Exercise aim: How many lines in the records below hold the word "team"? Answer with the number alone.
** Opening Data under study block **
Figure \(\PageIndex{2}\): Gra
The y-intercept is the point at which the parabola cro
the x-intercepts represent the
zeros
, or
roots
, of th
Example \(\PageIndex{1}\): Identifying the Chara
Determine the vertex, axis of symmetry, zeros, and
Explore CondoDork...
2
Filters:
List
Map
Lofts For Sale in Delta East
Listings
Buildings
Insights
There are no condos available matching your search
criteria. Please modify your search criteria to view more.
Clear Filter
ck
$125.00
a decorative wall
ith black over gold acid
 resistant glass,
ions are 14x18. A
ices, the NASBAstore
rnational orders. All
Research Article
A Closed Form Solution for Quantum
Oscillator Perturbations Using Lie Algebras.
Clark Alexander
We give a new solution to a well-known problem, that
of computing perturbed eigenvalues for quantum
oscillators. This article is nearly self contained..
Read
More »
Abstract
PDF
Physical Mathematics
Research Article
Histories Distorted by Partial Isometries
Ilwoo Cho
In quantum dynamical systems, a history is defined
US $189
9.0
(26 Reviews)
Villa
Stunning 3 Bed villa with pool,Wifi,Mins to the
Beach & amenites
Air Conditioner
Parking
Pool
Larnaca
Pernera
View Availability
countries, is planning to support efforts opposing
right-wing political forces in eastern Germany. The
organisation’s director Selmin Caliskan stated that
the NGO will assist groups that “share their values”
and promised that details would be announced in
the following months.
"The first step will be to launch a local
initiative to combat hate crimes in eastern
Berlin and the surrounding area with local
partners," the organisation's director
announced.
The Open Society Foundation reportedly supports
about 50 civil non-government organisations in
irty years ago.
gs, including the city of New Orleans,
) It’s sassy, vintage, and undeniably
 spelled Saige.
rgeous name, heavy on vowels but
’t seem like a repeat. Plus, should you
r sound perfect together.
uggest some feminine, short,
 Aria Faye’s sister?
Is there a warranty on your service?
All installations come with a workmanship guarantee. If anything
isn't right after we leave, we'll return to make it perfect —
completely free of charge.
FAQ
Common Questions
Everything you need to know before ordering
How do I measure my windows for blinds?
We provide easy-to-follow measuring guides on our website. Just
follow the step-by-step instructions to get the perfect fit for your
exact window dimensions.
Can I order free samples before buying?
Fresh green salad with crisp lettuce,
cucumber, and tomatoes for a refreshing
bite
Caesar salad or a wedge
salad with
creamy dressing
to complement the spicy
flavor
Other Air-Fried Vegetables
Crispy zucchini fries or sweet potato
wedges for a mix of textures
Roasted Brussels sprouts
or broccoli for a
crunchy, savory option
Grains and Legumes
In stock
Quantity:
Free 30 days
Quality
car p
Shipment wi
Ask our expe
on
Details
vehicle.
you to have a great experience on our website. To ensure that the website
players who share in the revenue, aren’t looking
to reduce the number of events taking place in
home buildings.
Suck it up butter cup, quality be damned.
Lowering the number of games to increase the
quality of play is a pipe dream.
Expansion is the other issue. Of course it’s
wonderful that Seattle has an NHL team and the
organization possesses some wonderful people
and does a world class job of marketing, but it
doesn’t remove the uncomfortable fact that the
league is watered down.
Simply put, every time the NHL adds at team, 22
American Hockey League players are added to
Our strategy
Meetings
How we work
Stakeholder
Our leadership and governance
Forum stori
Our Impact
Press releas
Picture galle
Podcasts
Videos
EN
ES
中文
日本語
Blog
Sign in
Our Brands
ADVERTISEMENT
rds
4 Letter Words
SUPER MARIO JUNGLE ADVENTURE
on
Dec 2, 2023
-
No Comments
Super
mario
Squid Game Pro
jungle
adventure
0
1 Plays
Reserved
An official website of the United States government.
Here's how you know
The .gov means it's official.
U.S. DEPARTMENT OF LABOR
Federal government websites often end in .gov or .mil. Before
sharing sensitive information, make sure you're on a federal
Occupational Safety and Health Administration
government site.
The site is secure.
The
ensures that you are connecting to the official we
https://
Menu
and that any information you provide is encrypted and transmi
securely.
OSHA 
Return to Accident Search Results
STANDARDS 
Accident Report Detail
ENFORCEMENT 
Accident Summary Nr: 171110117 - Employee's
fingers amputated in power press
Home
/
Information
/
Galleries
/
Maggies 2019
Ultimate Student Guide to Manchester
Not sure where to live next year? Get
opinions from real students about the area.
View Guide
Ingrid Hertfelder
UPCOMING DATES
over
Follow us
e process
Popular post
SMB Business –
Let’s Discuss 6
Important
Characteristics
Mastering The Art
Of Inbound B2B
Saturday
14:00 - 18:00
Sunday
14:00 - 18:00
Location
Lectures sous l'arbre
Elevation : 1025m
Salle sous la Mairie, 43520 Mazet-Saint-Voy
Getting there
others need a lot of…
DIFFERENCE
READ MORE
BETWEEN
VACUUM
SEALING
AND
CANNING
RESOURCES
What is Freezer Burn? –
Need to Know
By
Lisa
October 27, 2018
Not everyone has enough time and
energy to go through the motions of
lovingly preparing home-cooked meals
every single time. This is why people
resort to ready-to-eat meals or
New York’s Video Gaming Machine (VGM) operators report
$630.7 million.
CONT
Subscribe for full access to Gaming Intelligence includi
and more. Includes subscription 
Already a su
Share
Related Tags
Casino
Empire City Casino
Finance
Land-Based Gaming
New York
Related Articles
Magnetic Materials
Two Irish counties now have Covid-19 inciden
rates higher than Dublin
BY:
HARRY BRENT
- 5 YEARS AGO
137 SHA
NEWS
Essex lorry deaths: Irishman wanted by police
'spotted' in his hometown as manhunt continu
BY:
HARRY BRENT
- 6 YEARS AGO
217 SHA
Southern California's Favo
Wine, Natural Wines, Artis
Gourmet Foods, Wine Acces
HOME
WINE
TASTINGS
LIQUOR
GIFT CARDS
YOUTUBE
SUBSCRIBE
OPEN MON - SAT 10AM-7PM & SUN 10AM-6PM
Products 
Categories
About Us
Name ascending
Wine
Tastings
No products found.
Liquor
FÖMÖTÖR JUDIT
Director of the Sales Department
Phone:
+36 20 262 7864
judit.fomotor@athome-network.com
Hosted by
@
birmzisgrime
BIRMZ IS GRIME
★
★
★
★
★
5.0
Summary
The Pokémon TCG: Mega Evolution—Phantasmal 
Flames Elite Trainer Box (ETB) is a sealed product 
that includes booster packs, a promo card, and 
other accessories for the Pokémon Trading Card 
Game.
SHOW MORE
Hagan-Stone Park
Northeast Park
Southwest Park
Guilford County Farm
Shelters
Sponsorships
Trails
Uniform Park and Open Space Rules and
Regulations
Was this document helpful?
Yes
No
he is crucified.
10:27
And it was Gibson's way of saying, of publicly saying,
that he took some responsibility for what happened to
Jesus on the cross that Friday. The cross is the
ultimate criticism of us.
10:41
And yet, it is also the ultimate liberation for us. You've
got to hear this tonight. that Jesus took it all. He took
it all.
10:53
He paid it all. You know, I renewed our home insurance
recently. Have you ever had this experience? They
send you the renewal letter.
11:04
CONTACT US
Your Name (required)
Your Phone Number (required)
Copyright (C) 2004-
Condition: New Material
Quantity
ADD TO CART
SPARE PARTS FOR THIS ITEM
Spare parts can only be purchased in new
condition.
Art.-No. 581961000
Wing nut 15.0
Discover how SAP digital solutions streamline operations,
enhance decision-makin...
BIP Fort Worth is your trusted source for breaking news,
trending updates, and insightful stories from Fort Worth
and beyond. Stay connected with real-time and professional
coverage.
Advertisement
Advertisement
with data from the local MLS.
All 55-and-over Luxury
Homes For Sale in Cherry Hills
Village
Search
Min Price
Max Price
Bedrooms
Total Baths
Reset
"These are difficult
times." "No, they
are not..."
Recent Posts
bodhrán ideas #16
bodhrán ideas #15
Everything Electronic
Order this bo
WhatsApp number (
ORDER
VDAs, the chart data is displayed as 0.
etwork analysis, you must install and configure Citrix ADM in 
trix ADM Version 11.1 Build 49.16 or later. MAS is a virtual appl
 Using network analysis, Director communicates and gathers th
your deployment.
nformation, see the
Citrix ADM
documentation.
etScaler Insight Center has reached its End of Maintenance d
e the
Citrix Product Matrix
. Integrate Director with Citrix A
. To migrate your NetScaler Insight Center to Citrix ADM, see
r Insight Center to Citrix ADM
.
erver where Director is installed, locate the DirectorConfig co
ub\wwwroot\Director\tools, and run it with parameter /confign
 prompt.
** Closing Data under study block **
Exercise result: 2